(DATA EXCERPTS begins)

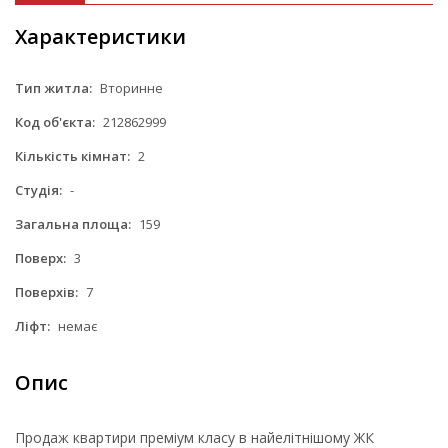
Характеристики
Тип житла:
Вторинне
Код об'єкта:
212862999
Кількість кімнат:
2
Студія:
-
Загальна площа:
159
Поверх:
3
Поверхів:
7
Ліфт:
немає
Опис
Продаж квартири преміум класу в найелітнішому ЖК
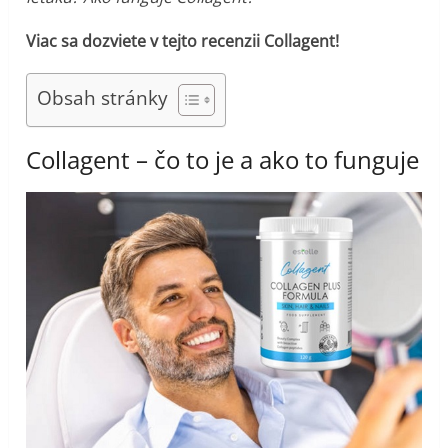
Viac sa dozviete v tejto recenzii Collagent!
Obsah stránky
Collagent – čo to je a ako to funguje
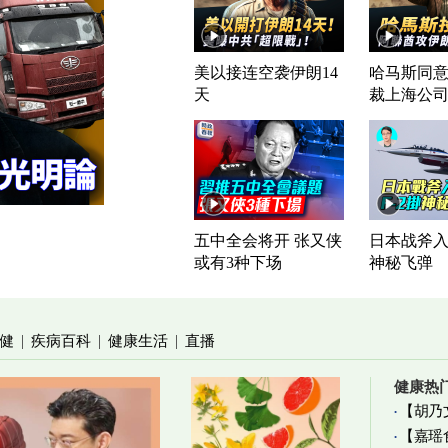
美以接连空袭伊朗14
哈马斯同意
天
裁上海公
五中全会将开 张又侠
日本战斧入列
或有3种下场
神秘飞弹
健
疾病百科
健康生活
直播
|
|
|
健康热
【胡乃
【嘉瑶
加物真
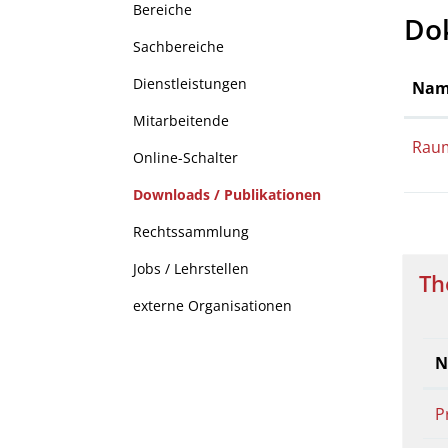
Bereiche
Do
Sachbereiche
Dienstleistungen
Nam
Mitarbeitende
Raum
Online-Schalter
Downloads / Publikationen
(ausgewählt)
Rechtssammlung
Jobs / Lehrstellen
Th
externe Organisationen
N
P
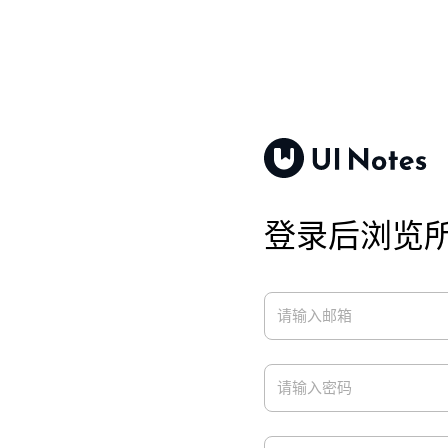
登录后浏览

(DATA EXCERPTS ends)

WHAT TO DO: I would like the data copied exactly as it stands, with no pictures included.

RESULT OF THE TASK:
Характеристики
Тип житла:
Вторинне
Код об'єкта:
212862999
Кількість кімнат:
2
Студія:
-
Загальна площа:
159
Поверх:
3
Поверхів:
7
Ліфт:
немає
Опис
Продаж квартири преміум класу в найелітнішому ЖК
Viac sa dozviete v tejto recenzii Collagent!
Obsah stránky
Collagent – čo to je a ako to funguje
美以接连空袭伊朗14
哈马斯同意
天
裁上海公
五中全会将开 张又侠
日本战斧入列
或有3种下场
神秘飞弹
健
疾病百科
健康生活
直播
|
|
|
健康热
【胡乃
【嘉瑶
加物真
Bereiche
Do
Sachbereiche
Dienstleistungen
Nam
Mitarbeitende
Raum
Online-Schalter
Downloads / Publikationen
(ausgewählt)
Rechtssammlung
Jobs / Lehrstellen
Th
externe Organisationen
N
P
登录后浏览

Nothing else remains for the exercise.